A l’offensive depuis plusieurs semaines, l’armée ukrainienne s’intéresse désormais de près à la Crimée, cette péninsule ukrainienne annexée par la Russie depuis 2014. Kiev tente en effet d’isoler la région en frappant les routes d’approvisionnement et les infrastructures énergétiques russes, une opération aux conséquences immédiates, mais à la portée incertaine. Signe flagrant de l’impact des frappes de drones ukrainiens, le gouverneur installé par Moscou a annoncé jeudi des coupures d’électricité dans toute la péninsule. Deux civils auraient également été tués.

Depuis mai, l’armée ukrainienne, grâce une évolution technologique de ses drones, est parvenue à détruire des dizaines de camions-citernes et de véhicules militaires empruntant, dans le sud de l’Ukraine sous occupation russe, la route vers la Crimée. Les forces ukrainiennes ont aussi bombardé des infrastructures énergétiques et des noeuds logistiques dans cette presqu’île bordée par la mer Noire.

La Crimée est particulièrement importante pour le Kremlin : l’armée russe y compte de nombreuses bases et, depuis son annexion en grande pompe il y a douze ans, c’est un symbole politique très fort pour le président russe Vladimir Poutine.

Le président ukrainien Volodymyr Zelensky a affirmé que cette campagne d’étranglement, « soigneusement calculée », visait à créer « les conditions » qui forceront « la Russie à choisir la paix ».

La déclaration du jour

« Nous ne laisserons pas la flotte fantôme contourner les sanctions et financer l’effort de guerre russe »

Les paroles sont signées Emmanuel Macron ce jeudi. La marine française a intercepté mardi en Méditerranée centrale un nouveau pétrolier soupçonné de faire partie de la « flotte fantôme » russe, la France affichant ainsi sa détermination à empêcher Moscou de contourner les sanctions économiques prises en raison de la guerre en Ukraine.

Le pétrolier Deliver transitait au large de la Sicile. Il s’agit du cinquième pétrolier soupçonné de faire partie de cette flotte fantôme arraisonné par la France depuis septembre 2025.
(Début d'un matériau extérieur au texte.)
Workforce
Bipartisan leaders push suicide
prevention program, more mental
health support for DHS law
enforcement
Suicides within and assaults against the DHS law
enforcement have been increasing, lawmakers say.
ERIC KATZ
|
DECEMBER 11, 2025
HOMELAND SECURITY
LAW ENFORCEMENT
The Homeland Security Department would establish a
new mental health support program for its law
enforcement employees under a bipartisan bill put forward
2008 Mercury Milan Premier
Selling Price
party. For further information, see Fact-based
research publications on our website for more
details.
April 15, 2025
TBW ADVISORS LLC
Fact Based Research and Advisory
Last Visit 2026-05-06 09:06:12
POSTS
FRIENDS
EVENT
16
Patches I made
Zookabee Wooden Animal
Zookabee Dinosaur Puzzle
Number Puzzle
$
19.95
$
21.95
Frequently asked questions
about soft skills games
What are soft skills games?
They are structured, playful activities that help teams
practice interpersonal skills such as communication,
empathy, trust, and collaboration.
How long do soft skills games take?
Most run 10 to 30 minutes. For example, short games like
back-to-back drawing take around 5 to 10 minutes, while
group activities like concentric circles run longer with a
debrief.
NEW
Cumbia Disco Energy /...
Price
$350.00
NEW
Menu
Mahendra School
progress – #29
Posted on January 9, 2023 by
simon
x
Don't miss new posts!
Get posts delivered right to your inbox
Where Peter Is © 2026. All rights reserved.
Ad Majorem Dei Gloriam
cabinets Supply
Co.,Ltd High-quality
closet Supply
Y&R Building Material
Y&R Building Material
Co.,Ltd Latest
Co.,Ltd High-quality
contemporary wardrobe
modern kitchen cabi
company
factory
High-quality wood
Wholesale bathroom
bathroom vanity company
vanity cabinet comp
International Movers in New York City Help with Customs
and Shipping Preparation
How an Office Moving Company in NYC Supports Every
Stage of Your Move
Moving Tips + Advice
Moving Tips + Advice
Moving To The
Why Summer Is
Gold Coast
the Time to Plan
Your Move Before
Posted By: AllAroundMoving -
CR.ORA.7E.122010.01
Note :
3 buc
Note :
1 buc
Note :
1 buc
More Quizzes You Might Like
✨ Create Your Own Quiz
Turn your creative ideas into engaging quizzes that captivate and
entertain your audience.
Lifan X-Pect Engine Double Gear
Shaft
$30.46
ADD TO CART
« L’Europe est déterminée. Elle poursuivra tous les efforts nécessaires pour accroître le coût de la guerre pour la Russie et permettre l’avènement d’une paix robuste et durable en Ukraine », ajoute Emmanuel Macron.

Le chiffre du jour

3,2 miliards d’euros. C’est le montant du premier versement européen effectué jeudi, dans le cadre du fameux prêt de l’UE de 90 milliards d’euros à l’Ukraine. Ce premier paiement, destiné à aider le gouvernement ukrainien à boucler son budget, sera suivi, « dans les prochains jours », d’un versement de six milliards d’euros pour financer l’achat de drones, a précisé la présidente de la Commission européenne Ursula von der Leyen, à l’occasion d’une conférence sur la reconstruction de l’Ukraine. « Ces investissements montrent bien que le soutien de l’Europe à l’Ukraine n’est pas près de s’arrêter », a-t-elle affirmé.

Les pays de l’UE ont accordé en décembre dernier un prêt de 90 milliards d’euros pour aider l’Ukraine sur la période 2026-2027, dont 60 milliards de soutien militaire, et 30 milliards d’aide budgétaire.

La tendance

Les responsables politiques ukrainiens et polonais ont joué l’apaisement jeudi à Gdansk, en Pologne, à la 5e conférence sur la reconstruction de l’Ukraine, malgré l’absence du président Volodymyr Zelensky à la suite de tensions liées à l’histoire des deux pays.

En ouverture de cette réunion jeudi matin, le Premier ministre polonais Donald Tusk a lancé : « Nous ne pouvons bâtir l’avenir que sur la vérité, le respect mutuel et la compréhension de l’Histoire ». Et son homologue ukrainienne Ioulia Svyrydenko, envoyée à cette conférence pour remplacer Volodymyr Zelensky qui y était pourtant annoncé avant les récentes frictions diplomatiques, de saluer la volonté des Polonais de « bâtir un avenir commun ».

Les deux dirigeants, souriants, ont tenu à afficher leur proximité : « Vous êtes ici chez vous », a déclaré Donald Tusk à Ioulia Svyrydenko.

Mais, dans des commentaires qui pourraient faire réagir Kiev, le chef du gouvernement polonais a également déclaré que l’Ukraine devait « comprendre sa propre histoire » et faire preuve d’une « capacité et d’une volonté authentiques de réconciliation » si elle souhaitait rejoindre l’UE.